Withdrawal shall result in the network user losing its contracted capacity partially or completely for a given period or for the remaining effective contractual term. The network user shall retain its rights and obligations under the capacity contract until the capacity is reallocated by the transmission system operator and to the extent the capacity is not reallocated by the transmission system operator.
The rule of fundamental importance is Arricle 6(6) of the said draft Regulation stating that as of 1 January 2031, hydrogen networks shall be organised as entry-exit systems.

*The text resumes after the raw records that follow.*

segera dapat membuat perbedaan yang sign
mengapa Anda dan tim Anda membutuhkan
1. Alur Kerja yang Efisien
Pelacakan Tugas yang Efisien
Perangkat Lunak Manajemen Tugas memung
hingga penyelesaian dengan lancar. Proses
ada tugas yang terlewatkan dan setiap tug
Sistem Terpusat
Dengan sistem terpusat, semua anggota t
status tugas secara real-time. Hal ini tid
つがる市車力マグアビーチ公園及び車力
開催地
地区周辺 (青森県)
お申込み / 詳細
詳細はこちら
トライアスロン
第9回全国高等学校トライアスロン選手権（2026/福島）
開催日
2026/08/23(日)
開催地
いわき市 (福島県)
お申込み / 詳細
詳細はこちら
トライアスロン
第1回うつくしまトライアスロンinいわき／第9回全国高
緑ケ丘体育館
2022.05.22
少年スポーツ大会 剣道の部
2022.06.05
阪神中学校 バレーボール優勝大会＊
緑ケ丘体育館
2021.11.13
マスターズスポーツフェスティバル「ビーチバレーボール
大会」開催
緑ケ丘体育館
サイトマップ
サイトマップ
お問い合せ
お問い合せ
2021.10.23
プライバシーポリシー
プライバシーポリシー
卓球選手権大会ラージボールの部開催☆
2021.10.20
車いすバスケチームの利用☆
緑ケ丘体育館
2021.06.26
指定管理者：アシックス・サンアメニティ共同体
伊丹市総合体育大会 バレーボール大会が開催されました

Examples of schemes for the promotion of renewable hydrogen
Among examples of schemes for the promotion of production renewable hydrogen it is useful to mention the German H2Global (estimated budget €900 million) approved by the European Commission on 20 December 2021. H2Global will support the production of renewable hydrogen in non-EU countries, to be imported and sold in the EU. The scheme will run for 10 years starting from the award of the first contract under the scheme. The scheme will be managed and implemented by a special-purpose entity named HINT.CO. This intermediary will conclude long-term purchase contracts on the supply side (green hydrogen production) and short-term resale contracts on the demand side (green hydrogen usage).

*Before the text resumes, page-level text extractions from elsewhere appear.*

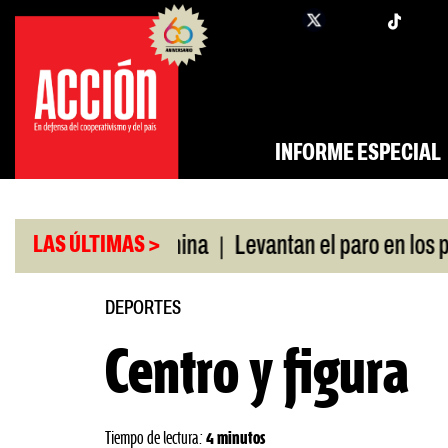
Saltar
twi
facebook
al
contenido
INFORME ESPECIAL
|
vó swap con China
Levantan el paro en los puerto
LAS ÚLTIMAS >
DEPORTES
Centro y figura
Tiempo de lectura:
4 minutos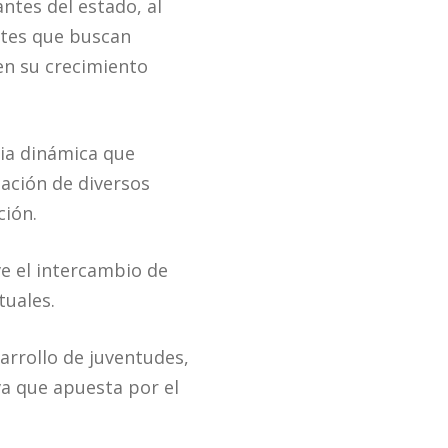
ntes del estado, al
ntes que buscan
 en su crecimiento
cia dinámica que
pación de diversos
ción.
ve el intercambio de
tuales.
arrollo de juventudes,
a que apuesta por el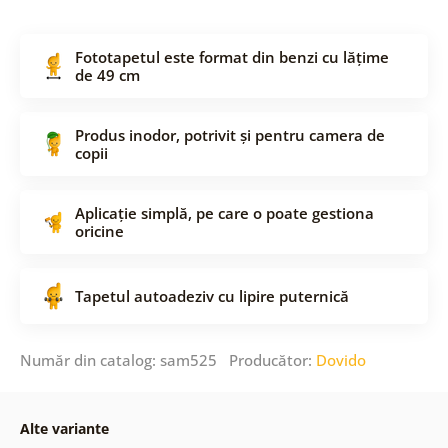
Fototapetul este format din benzi cu lățime
de 49 cm
Produs inodor, potrivit și pentru camera de
copii
Aplicație simplă, pe care o poate gestiona
oricine
Tapetul autoadeziv cu lipire puternică
Număr din catalog: sam525 Producător:
Dovido
Alte variante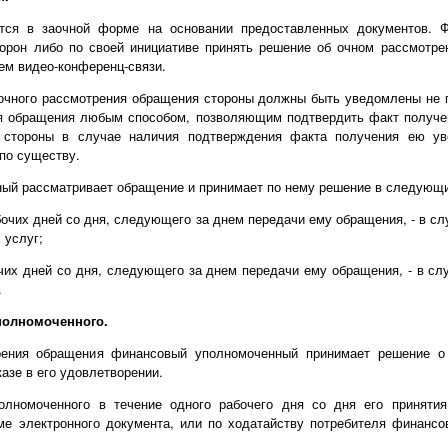
тся в заочной форме на основании предоставленных документов. 
торон либо по своей инициативе принять решение об очном рассмотре
ем видео-конференц-связи.
 очного рассмотрения обращения стороны должны быть уведомлены не п
я обращения любым способом, позволяющим подтвердить факт получе
о стороны в случае наличия подтверждения факта получения ею ув
по существу.
ый рассматривает обращение и принимает по нему решение в следующи
абочих дней со дня, следующего за днем передачи ему обращения, - в с
 услуг;
очих дней со дня, следующего за днем передачи ему обращения, - в с
.
полномоченного.
рения обращения финансовый уполномоченный принимает решение о
азе в его удовлетворении.
олномоченного в течение одного рабочего дня со дня его принятия
е электронного документа, или по ходатайству потребителя финансо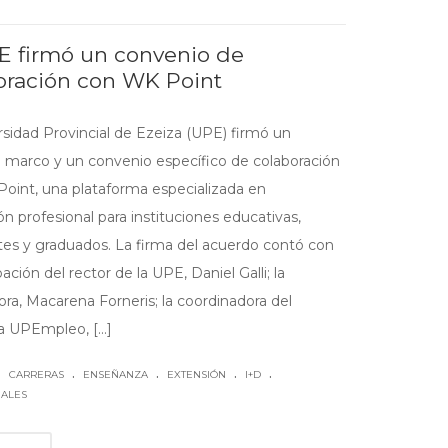
E firmó un convenio de
oración con WK Point
rsidad Provincial de Ezeiza (UPE) firmó un
 marco y un convenio específico de colaboración
oint, una plataforma especializada en
ón profesional para instituciones educativas,
tes y graduados. La firma del acuerdo contó con
ipación del rector de la UPE, Daniel Galli; la
ora, Macarena Forneris; la coordinadora del
 UPEmpleo, [...]
.
.
.
.
|
CARRERAS
ENSEÑANZA
EXTENSIÓN
I+D
NALES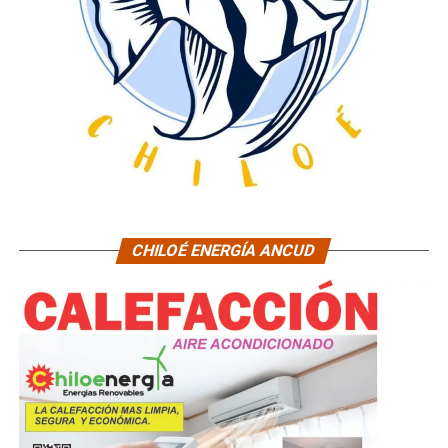
CHILOÉ ENERGÍA ANCUD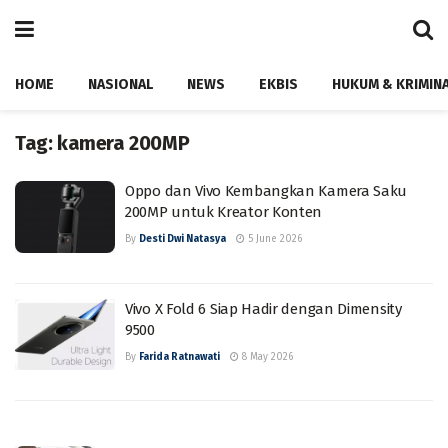
HOME
NASIONAL
NEWS
EKBIS
HUKUM & KRIMIN
Tag:
kamera 200MP
Oppo dan Vivo Kembangkan Kamera Saku
200MP untuk Kreator Konten
By
Desti Dwi Natasya
5 June 2026
Vivo X Fold 6 Siap Hadir dengan Dimensity
9500
By
Farida Ratnawati
8 May 2026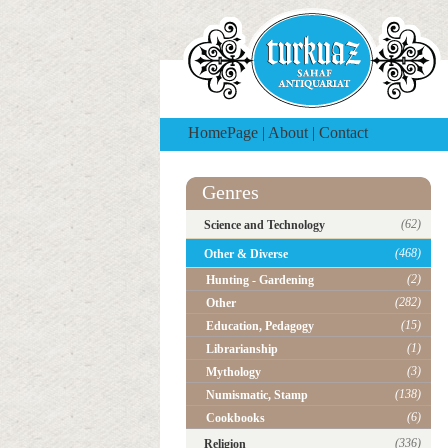
HomePage
|
About
|
Contact
Genres
(62)
Science and Technology
(468)
Other & Diverse
(2)
Hunting - Gardening
(282)
Other
(15)
Education, Pedagogy
(1)
Librarianship
(3)
Mythology
(138)
Numismatic, Stamp
(6)
Cookbooks
(336)
Religion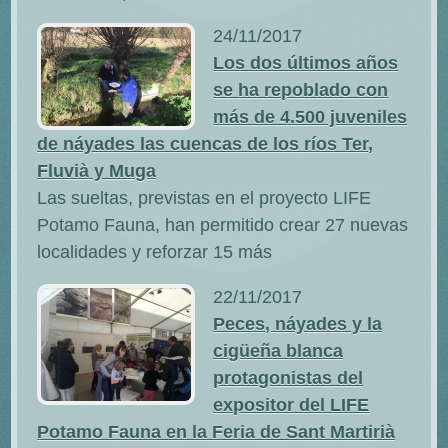
24/11/2017
Los dos últimos años
se ha repoblado con
más de 4.500 juveniles
de náyades las cuencas de los ríos Ter,
Fluvià y Muga
Las sueltas, previstas en el proyecto LIFE
Potamo Fauna, han permitido crear 27 nuevas
localidades y reforzar 15 más
22/11/2017
Peces, náyades y la
cigüeña blanca
protagonistas del
expositor del LIFE
Potamo Fauna en la Feria de Sant Martirià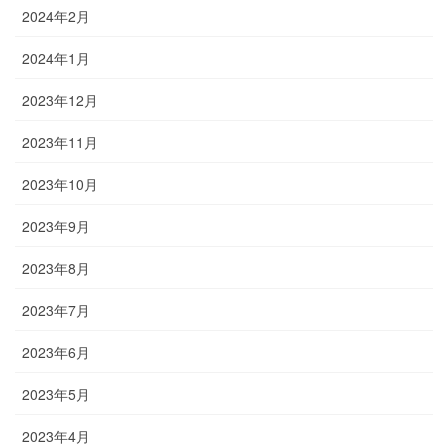
2024年2月
2024年1月
2023年12月
2023年11月
2023年10月
2023年9月
2023年8月
2023年7月
2023年6月
2023年5月
2023年4月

The aid will be awarded through competitive tenders. Prices will be determined on the buying and selling side via a double auction model, where the lowest bid price for hydrogen production and the highest selling price for hydrogen consumption will each be awarded a contract. The producers of renewable hydrogen and hydrogen derivatives such as green ammonia, green methanol, and e-Kerosene wishing to participate in the tenders will have to strictly comply with the sustainability criteria for renewable hydrogen and hydrogen derivatives production, set by the revised Renewable Energy Directive (RED II). They will also have to contribute to the deployment or financing of the additional renewable electricity needed to supply the electrolysers producing hydrogen under the scheme.

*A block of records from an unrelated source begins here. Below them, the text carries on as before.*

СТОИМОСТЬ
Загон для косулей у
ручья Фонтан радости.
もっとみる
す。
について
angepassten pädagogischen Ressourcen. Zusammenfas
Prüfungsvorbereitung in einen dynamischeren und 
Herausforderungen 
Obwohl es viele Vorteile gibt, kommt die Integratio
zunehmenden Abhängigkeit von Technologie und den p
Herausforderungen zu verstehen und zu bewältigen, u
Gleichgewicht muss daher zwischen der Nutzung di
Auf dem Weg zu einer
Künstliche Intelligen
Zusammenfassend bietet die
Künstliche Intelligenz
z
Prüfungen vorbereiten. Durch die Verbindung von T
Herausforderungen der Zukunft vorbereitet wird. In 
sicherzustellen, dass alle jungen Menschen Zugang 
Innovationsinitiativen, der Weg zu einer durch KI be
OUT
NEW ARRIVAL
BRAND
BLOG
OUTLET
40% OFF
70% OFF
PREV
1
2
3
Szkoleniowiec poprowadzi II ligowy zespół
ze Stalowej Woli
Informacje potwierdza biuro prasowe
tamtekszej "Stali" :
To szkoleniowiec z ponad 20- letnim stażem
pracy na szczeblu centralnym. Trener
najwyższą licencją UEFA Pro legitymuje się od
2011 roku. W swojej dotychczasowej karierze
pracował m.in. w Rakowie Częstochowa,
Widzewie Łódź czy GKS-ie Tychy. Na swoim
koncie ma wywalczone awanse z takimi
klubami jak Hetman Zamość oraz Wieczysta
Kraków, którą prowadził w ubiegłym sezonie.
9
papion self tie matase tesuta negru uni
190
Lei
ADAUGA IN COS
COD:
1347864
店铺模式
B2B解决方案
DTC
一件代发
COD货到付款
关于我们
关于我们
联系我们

Another case is the Romanian scheme approved by the European Commission under EU State aid rules on 8 August 2022 worth €149 million made available through the Recovery and Resilience Facility to support the production of renewable hydrogen. The measure aims to contribute to the development of renewable hydrogen in line with the objectives of the EU Hydrogen Strategy and the EU Green Deal. The Romanian scheme will run until 31 December 2023 and is aimed at supporting the construction of new installations for the production of renewable hydrogen, to achieve by 31 December 2025 renewable hydrogen production capacities of at least 100 MW in electrolysis installations producing at least 10,000 tonnes of hydrogen per year. The scheme is open to (i) companies of all sizes that are active in the production of hydrogen or electricity, (ii) administrative-territorial units, or (iii) national institutes for research and development in the field of energy, including associations or partnerships formed by those actors. Under the scheme, the support will take the form of direct grants. The maximum amount of aid that can be granted per project will not exceed €50 million. The projects will be selected through a transparent and non-discriminatory bidding process, where beneficiaries will compete for the lowest amount of aid per MW of installed electrolysis capacity. The first call for projects was started in June 2022.